Surprendre, dérouter, brouiller avec une insigne malignité le reflet de son image dans le petit monde des baroqueux, tel est manifestement le secret et délectable plaisir d'un Scott Ross qui débarque dans le xviiie siècle musical avec les plus subversives intentions. Découvert avec la longue chevelure d'un Christ « baba-cool », il disparut, le cheveu ras, avec le blouson noir des mauvais garçons. Dans son jeu la même irrévérence, la même liberté d'allure, le même goût de bousculer les académismes naissants avec une réjouissante perversité.

Scott Ross naît le ler juin 1951 à Pittsburgh (Pennsylvanie). C'est au piano qu'il s'intéresse d'abord, donnant à l'âge de cinq ans son premier récital. Mais, trés tôt, première tentative d'évasion sonore, il métamorphose avec des punaises l'instrument familial, rêvant de lui donner les couleurs du clavecin. Il a douze ans quand meurt son père et il s'établit alors en France avec sa mère.
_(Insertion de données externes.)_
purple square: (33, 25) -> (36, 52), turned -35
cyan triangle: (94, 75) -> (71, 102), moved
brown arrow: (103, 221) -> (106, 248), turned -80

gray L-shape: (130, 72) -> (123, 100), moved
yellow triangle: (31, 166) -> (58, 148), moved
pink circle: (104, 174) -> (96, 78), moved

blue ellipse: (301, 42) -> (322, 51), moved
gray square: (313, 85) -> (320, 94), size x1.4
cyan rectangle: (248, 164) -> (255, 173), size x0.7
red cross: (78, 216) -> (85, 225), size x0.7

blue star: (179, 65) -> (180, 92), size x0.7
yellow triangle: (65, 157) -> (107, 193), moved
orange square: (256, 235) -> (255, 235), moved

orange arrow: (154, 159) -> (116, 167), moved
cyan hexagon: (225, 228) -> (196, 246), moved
Au conservatoire de Nice (1965-1968), il s'inscrit dans la classe d'orgue de René Saorgin et dans celle de clavecin que dirige Huguette Grémy-Chauliac. Après avoir décroché son premier prix (1968), il entre au Conservatoire de Paris (1969-1971). Il travaille le clavecin avec Robert Veyron-Lacroix, la basse chiffrée avec Laurence Boulay, fréquente occasionnellement les cours d'orgue de Michel Chapuis et y pratique même la facture instrumentale du clavecin. En 1971, il remporte le premier prix au concours international de Bruges. L'année suivante, dans la classe qu'anime Kenneth Gilbert à Anvers, le Speciaal Hoger Diploma lui est décerné (1972). C'est le départ de sa carrière de concertiste et le début de son aventure discographique que ponctuent rapidement de nombreux coups d'éclat : une intégrale Rameau (1975), trente sonates de Scarlatti (1976), une intégrale Francois Couperin (1978). Parallèlement, il mène une intense activité professorale. Depuis 1973, il enseigne à l'université Laval (Québec). Les académies de musique ancienne se l'arrachent : celle d'Occitanie (1974-1980), celle de Bourgogne à Semur-en-Auxois (1980).
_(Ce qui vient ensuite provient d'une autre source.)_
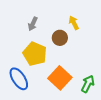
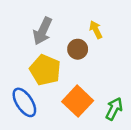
gray arrow: (33, 24) -> (43, 31), size x1.5

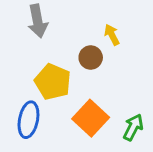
gray arrow: (43, 31) -> (38, 21), moved, turned -36
blue ellipse: (24, 102) -> (28, 120), turned 44

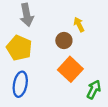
yellow pentagon: (53, 82) -> (19, 48), moved
orange square: (91, 118) -> (70, 69), moved

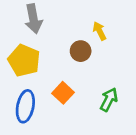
orange square: (70, 69) -> (63, 93), moved, size x0.7
green arrow: (94, 90) -> (109, 100), moved

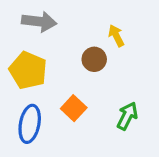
gray arrow: (33, 19) -> (39, 22), turned -72

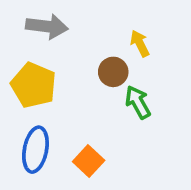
orange square: (74, 108) -> (89, 161), moved
green arrow: (127, 116) -> (138, 102), moved, turned -56

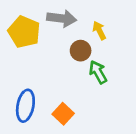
gray arrow: (47, 26) -> (62, 18), moved
yellow pentagon: (34, 85) -> (24, 32), moved

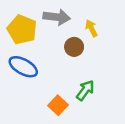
green arrow: (98, 72) -> (85, 90), moved, turned 65
blue ellipse: (25, 106) -> (23, 67), moved, turned -72

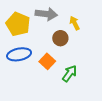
blue ellipse: (23, 67) -> (19, 54), turned -40
orange square: (58, 105) -> (47, 61), moved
En collaboration avec Kenneth Gilbert, il édite les Pièces de clavecin de Jean Henri d'Anglebert et les œuvres complètes de Scarlatti. Sa discographie ne cesse de s'enrichir, à l'orgue (messes de Francois Couperin) et au clavecin, avec, notamment, le monument que constitue l'intégrale des sonates de Scarlatti, unanimement saluée par la critique européenne. La mort, qui le prend à Assas, près de Montpellier, le 14 juin 1989, ne lui aura pas laissé le temps d'étancher une curiosité toujours en éveil, ni d'achever l'exploration de la musique francaise des xviie et xviiie siècles, à qui il vouait un amour tout particulier. Témoins ses derniers enregistrements avec des œuvres d'Antonio Soler, de D'Anglebert, d'Antoine Forqueray, de Girolamo Frescobaldi, et un début d'intégrale de Bach.

Insaisissable musicien – il est capable d'accompagner au piano John Elwes dans une soirée de lieder de Schubert –, Scott Ross réussit à marier rigueur et fantaisie, style et débraillé. Son approche du répertoire – voyez ses Bach, ses Haendel – est des plus rigoureuses qui soient, construite sur les travaux musicologiques les plus précis et nourrie en profondeur par toute la richesse de la pensée philosophique du xviiie siècle. Mais quelle invention, quelle liberté dans l'œuvre de Scarlatti, qu'il ressuscite littéralement ! Une phénoménale virtuosité qui sait dissimuler sous le charme et le naturel un goût très sûr sans lequel il n'est pas de Rameau ou de Couperin qui vaille, telles sont les évidentes qualités qui ont permis au musicien d'exprimer sa fine sensibilité dans le plus vaste répertoire.

« Le caractère[...]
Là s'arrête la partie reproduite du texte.